◆ **Exercise brief**
Nothing but the lines below from the one holding "NOMZODLARNI SARALASH JARAYONI DAVOM" up to and including the one holding "及的敏感信息，并征得您的明示同意。" should be copied, exactly and without pictures.

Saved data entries
-- Opening Marker --

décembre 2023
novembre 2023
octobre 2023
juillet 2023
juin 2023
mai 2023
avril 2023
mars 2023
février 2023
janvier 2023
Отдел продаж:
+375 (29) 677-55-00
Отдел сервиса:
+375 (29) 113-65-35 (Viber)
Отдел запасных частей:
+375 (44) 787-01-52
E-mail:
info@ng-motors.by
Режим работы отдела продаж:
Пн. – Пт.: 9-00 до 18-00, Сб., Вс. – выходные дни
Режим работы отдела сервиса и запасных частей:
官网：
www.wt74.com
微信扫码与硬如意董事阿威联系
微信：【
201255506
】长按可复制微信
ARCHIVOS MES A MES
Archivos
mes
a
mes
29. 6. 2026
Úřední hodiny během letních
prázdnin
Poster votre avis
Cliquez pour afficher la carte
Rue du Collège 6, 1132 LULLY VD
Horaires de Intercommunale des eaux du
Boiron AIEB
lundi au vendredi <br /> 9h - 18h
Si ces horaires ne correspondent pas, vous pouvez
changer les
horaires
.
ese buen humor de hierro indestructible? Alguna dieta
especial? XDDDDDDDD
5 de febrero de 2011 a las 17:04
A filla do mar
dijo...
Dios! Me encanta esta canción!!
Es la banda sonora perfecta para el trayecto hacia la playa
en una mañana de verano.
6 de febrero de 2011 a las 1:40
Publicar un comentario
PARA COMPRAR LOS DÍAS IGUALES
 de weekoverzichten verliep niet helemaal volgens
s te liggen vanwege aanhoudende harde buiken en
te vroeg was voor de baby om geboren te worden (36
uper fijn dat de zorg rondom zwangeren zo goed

-- Closing Marker --
-- Opening Marker --

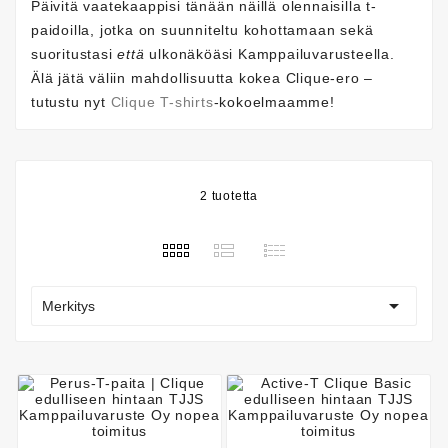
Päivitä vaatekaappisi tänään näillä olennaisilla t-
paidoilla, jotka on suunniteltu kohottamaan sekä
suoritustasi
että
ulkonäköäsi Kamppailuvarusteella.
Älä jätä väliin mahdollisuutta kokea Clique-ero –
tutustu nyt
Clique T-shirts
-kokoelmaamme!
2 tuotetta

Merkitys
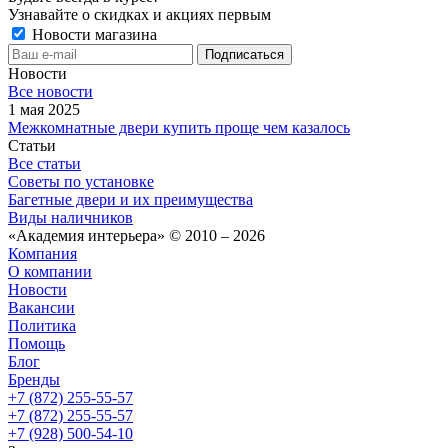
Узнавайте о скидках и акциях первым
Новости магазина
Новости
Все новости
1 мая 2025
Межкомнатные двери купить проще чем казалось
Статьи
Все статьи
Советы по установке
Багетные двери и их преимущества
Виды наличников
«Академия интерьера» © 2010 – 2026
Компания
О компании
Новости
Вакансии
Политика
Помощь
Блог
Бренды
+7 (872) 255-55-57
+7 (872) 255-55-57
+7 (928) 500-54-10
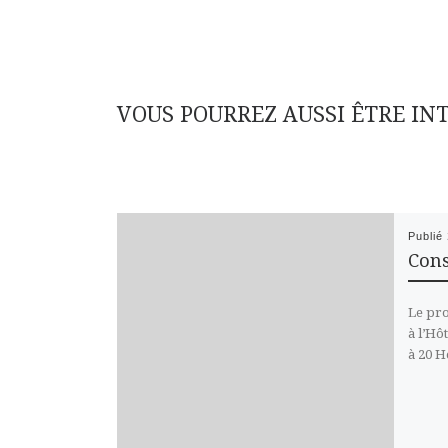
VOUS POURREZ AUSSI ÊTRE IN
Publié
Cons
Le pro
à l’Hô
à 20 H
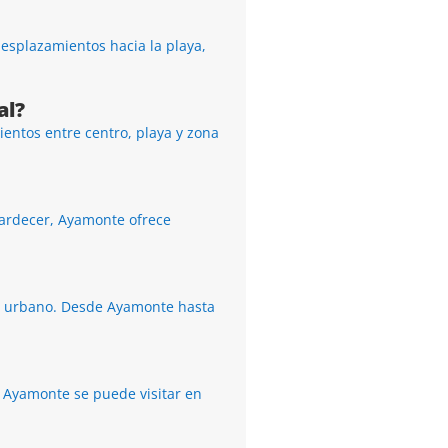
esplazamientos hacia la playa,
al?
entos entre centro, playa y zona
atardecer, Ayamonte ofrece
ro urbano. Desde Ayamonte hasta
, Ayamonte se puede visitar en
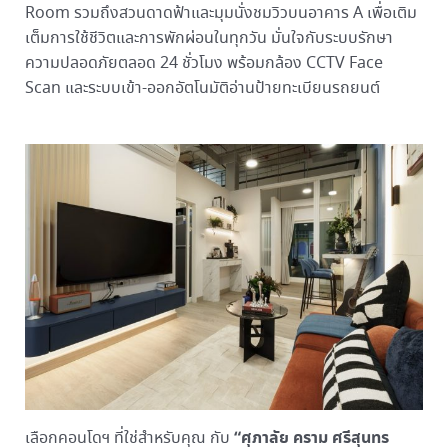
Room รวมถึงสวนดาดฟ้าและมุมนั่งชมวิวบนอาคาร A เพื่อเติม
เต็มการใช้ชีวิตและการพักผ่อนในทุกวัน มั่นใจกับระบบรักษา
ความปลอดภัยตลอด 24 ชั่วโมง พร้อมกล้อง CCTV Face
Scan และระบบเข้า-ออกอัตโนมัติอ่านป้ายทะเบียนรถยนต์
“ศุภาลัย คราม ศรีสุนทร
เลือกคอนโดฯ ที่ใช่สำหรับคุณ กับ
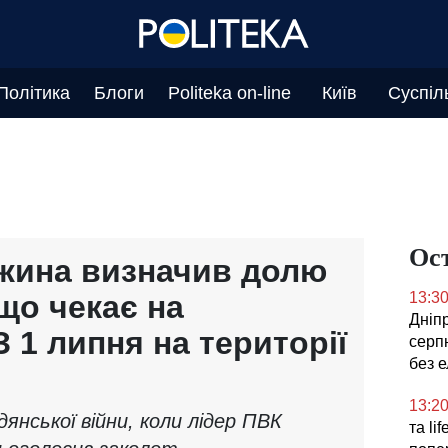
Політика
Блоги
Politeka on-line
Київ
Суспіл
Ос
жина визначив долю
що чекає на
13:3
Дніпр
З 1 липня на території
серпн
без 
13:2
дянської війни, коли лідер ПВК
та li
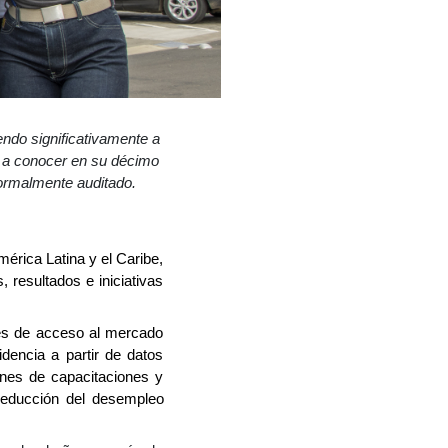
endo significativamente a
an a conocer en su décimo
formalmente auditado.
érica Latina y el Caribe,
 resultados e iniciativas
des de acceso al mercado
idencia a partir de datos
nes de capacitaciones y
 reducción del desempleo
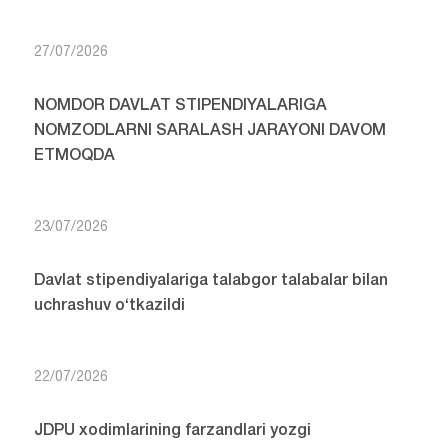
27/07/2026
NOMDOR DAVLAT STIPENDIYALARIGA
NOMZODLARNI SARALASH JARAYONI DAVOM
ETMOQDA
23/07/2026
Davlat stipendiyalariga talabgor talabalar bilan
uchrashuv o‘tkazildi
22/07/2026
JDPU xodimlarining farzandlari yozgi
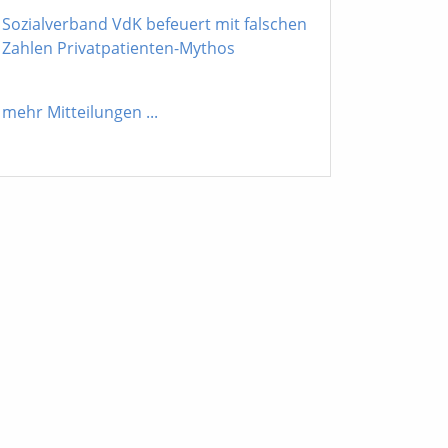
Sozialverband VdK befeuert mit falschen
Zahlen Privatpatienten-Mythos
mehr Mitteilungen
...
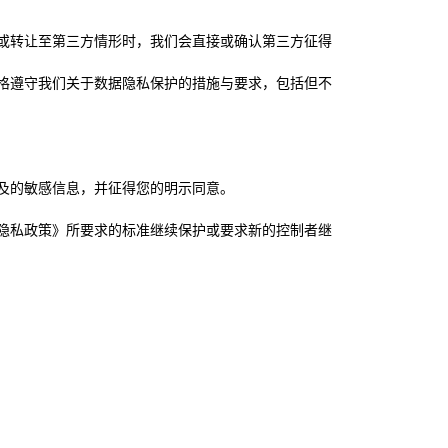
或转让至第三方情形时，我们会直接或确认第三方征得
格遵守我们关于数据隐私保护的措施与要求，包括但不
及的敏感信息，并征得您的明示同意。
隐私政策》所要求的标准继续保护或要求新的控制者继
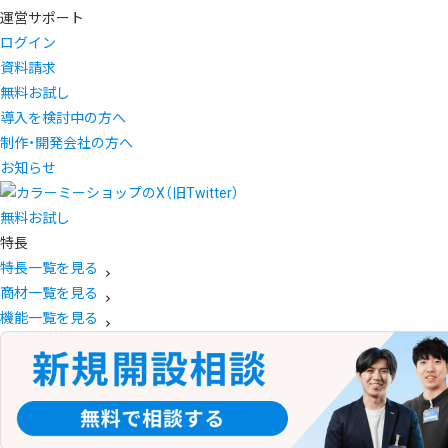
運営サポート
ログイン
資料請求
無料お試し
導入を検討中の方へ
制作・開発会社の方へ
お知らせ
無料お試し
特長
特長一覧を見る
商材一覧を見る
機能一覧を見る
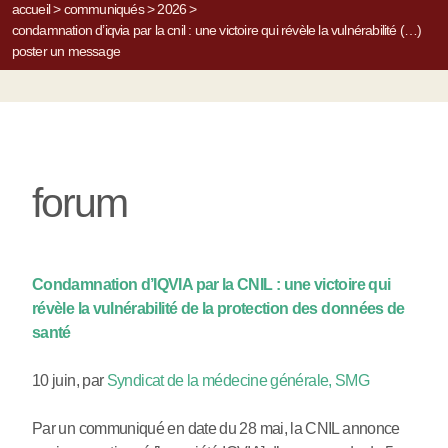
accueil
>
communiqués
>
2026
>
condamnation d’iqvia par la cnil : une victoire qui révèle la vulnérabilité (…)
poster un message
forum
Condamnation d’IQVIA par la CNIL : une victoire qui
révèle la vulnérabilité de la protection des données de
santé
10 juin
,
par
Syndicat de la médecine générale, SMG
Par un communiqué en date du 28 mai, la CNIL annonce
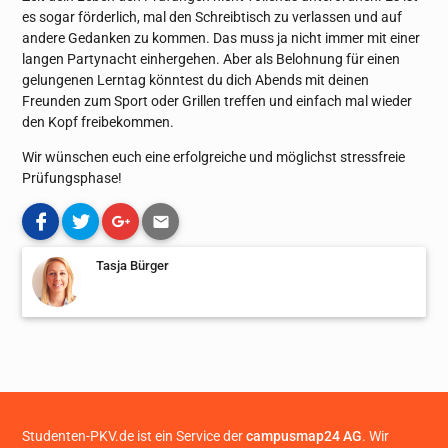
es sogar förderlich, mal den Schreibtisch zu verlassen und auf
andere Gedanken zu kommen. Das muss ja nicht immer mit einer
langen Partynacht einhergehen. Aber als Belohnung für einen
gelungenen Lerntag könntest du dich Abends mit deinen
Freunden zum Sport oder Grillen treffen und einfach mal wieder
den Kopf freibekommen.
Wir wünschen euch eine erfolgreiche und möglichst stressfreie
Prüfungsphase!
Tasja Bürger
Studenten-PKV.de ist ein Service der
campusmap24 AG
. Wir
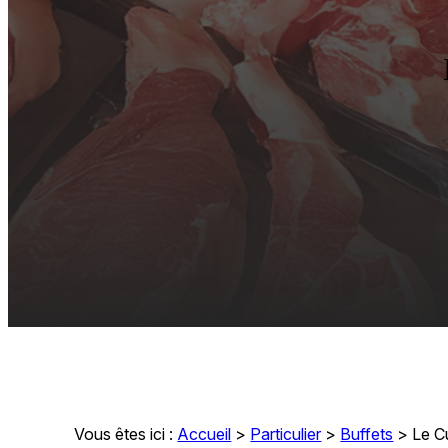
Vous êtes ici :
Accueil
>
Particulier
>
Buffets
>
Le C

-- Closing Marker --
-- Opening Marker --

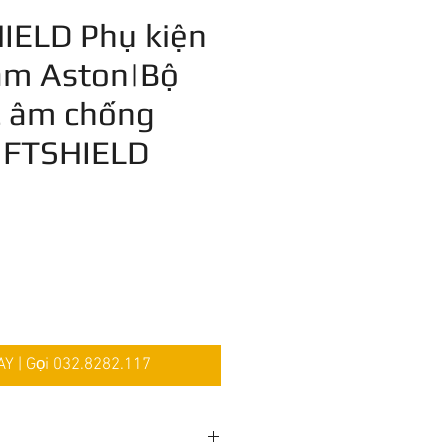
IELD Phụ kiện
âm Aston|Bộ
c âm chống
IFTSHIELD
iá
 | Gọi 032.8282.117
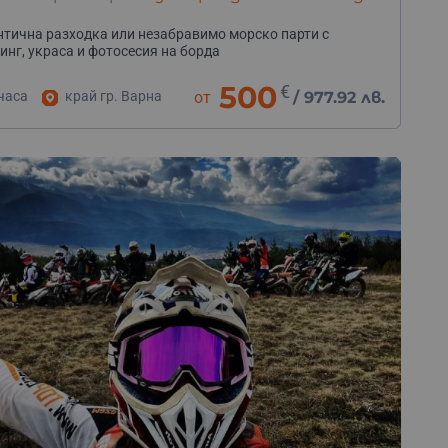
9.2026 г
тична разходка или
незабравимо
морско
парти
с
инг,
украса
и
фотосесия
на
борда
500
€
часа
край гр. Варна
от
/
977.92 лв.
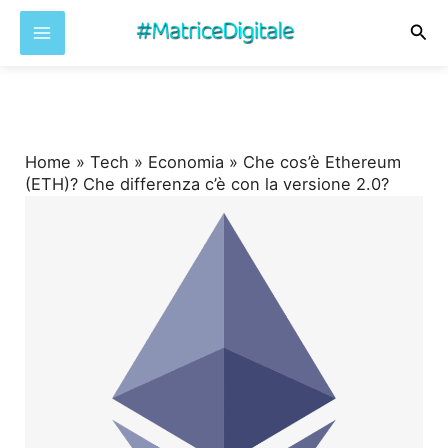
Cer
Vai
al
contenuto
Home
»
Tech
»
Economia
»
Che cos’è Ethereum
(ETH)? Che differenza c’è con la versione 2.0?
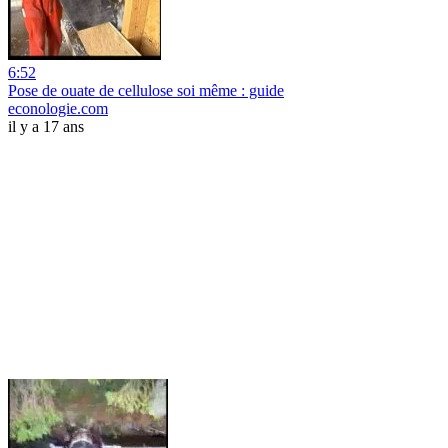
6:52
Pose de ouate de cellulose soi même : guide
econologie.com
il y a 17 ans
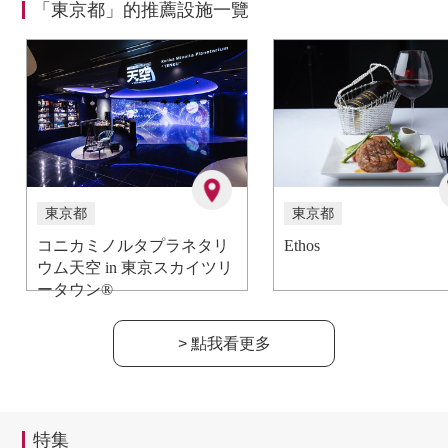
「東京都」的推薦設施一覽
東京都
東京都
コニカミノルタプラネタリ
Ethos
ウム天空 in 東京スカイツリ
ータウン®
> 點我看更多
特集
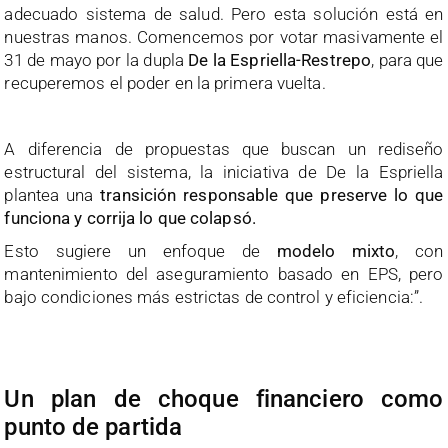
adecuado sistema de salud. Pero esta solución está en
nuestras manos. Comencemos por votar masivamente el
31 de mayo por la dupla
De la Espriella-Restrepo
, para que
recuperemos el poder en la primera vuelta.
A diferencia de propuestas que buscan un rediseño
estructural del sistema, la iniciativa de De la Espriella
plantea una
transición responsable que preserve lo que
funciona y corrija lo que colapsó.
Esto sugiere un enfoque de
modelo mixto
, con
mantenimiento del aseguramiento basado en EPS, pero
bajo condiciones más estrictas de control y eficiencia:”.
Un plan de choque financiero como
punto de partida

-- Closing Marker --

◆ **Exercise response**
NOMZODLARNI SARALASH JARAYONI DAVOM
ETMOQDA
23/07/2026
Davlat stipendiyalariga talabgor talabalar bilan
uchrashuv o‘tkazildi
22/07/2026
JDPU xodimlarining farzandlari yozgi
Sozialverband VdK befeuert mit falschen
Zahlen Privatpatienten-Mythos
mehr Mitteilungen
...
或转让至第三方情形时，我们会直接或确认第三方征得
格遵守我们关于数据隐私保护的措施与要求，包括但不
及的敏感信息，并征得您的明示同意。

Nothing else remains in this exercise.